Sorry for being unclear!
• The manufacturers of a digital voltmeter give, as its specification, accuracy +-1% with an additional uncertainty of +-10mV. The meter reads 4.072V. How should this reading be recorded, together with its uncertainty?

How should this reading be recorded, together with its uncertainty?

You record the reading as is 4.072 V. The uncertainty should be 1% of that reading + 10 mV.= 0.0407 V + .01 V = .0.0417 V =0.042 V ( rounding )

Ohh. So, when the specific accuracy is given, I should always multiply with the data and add it with the additional uncertainty? Is that it?
Also, regarding the rounding off, that should be based on significant figures/decimal place of the data? O.O

so, regarding the rounding off, that should be based on significant figures/decimal place of the data? O.O[/QUOTE

yes

You record the reading as is 4.072 V. The uncertainty should be 1% of that reading + 10 mV.= 0.0407 V + .01 V = .0.0417 V =0.042 V ( rounding )
0.0407V + 0.010 V = 0.0507V which is 0.051 after rounding to an appropriate precision.

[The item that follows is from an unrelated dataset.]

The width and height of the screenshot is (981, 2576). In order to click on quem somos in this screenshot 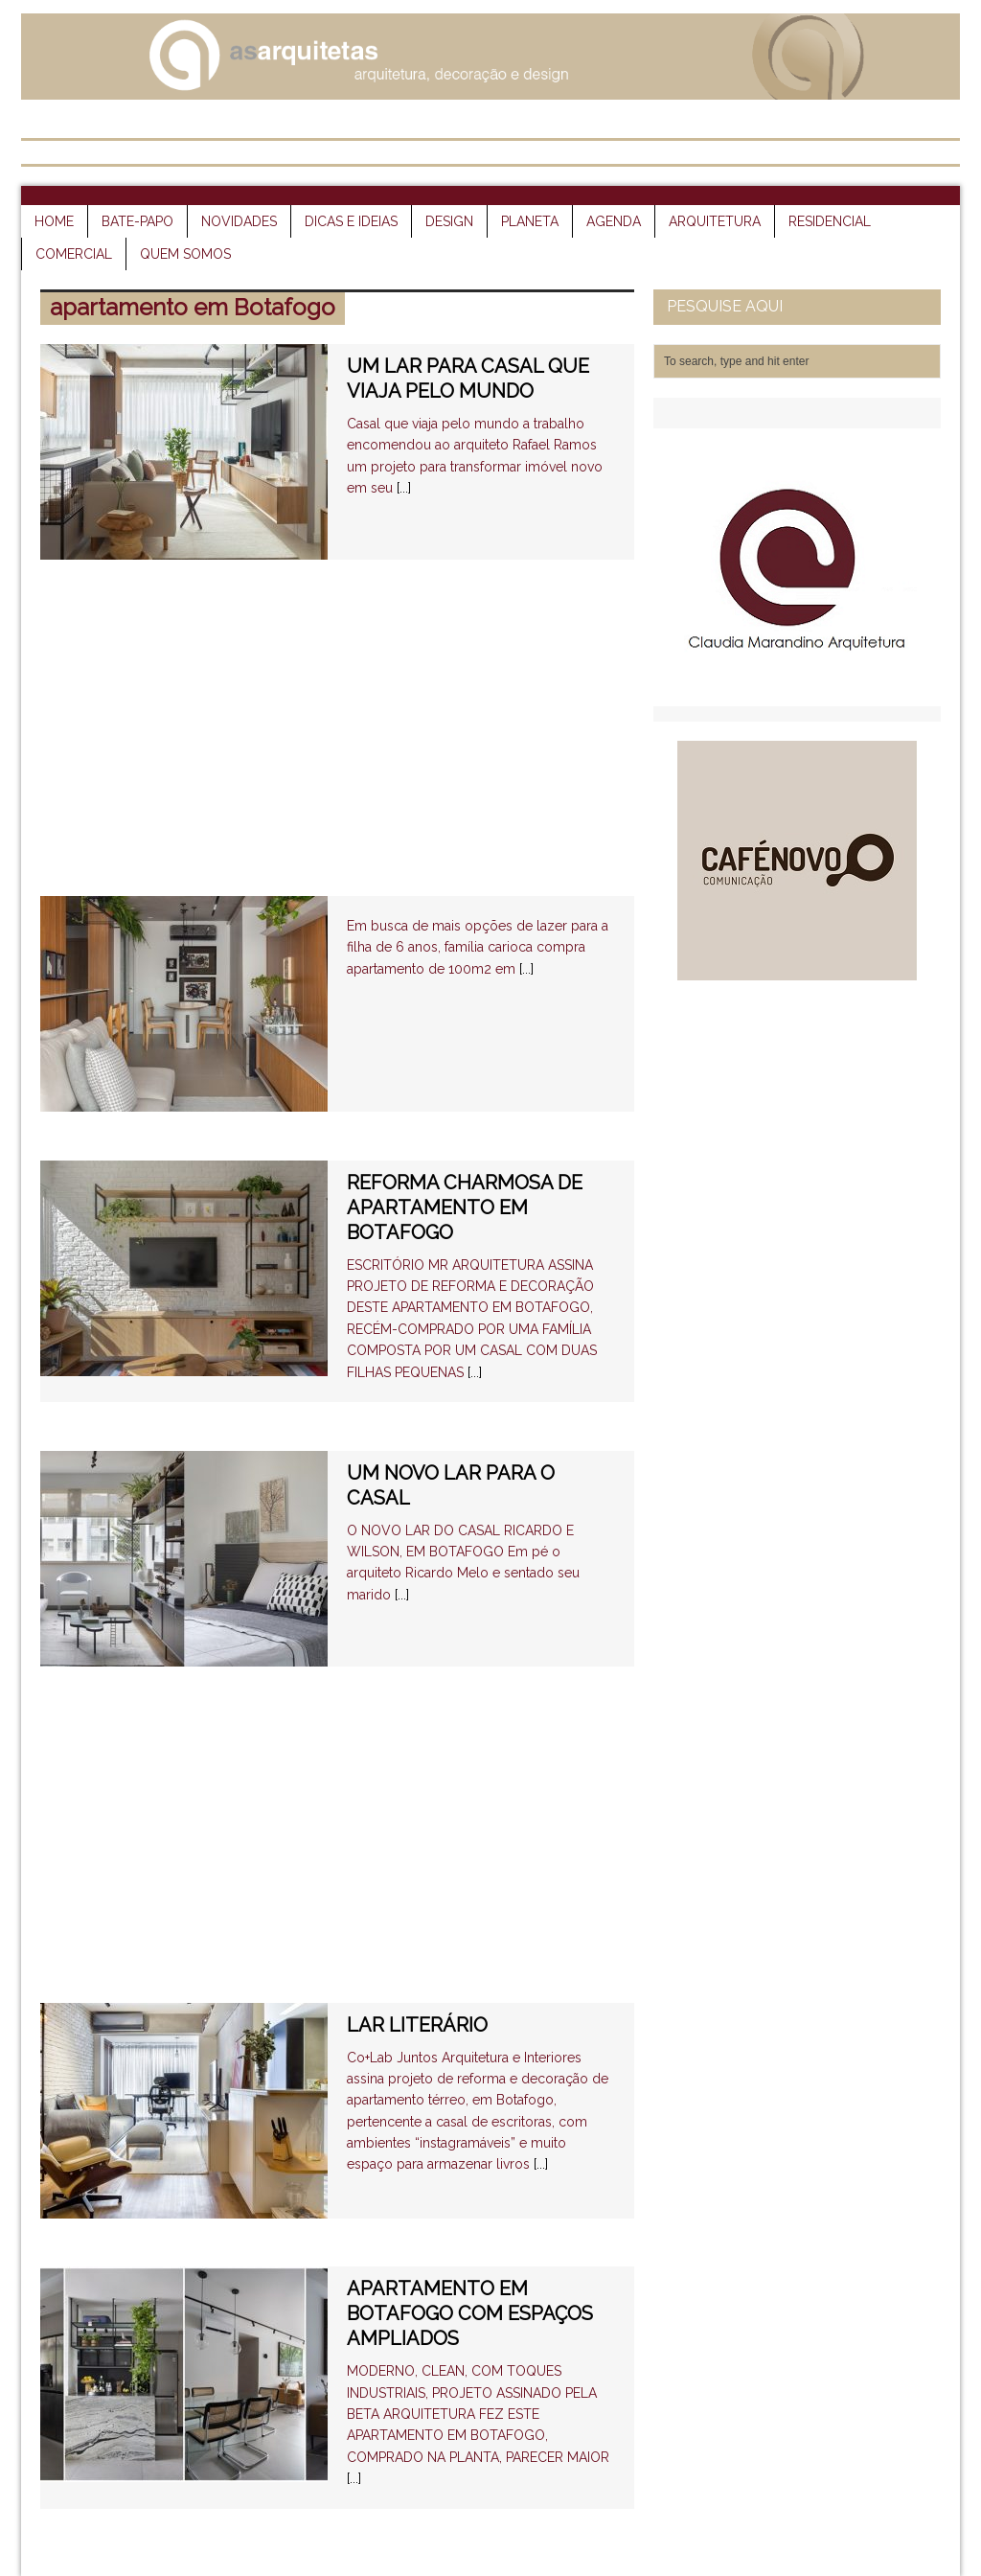, I will do `click(185, 254)`.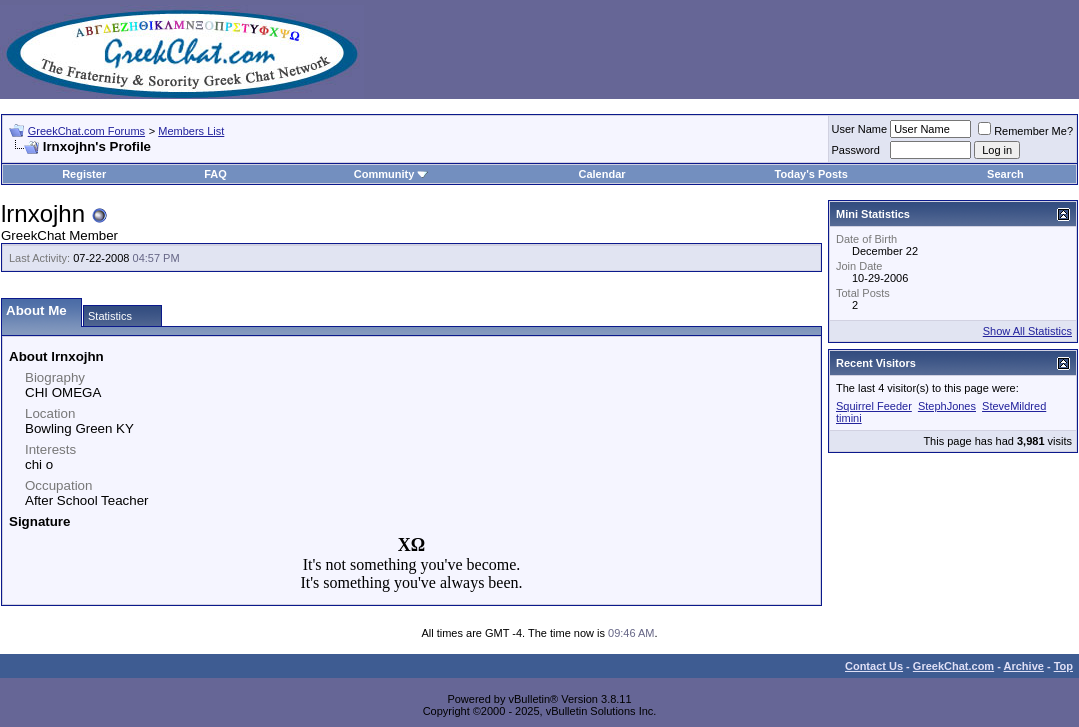 This screenshot has height=727, width=1079. I want to click on Squirrel Feeder, so click(874, 406).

Thanks, peeps! But, significant figure OR decimal place? Sorry for asking a lot [emoji848][emoji23][emoji24]

As a general rule, significant figures are not appropriate in the real world. They are a toy for the classroom. The reporting conventions for your organization should be followed. One recommendation from http://web.mit.edu/fluids-modules/www/exper_techniques/1.Recording.Uncertainty.pdf is:

"As described above, to determine a quantity x, we make a measurement, report our best estimate, and report the range over which we are reasonably confidant the actual value lies: (measured value of x) = xbest ± δx ."

e.g. 4.072 ± .051 V

jk494
Thanks for the assistance, everyone. Means a lot [emoji120] Really appreciate it!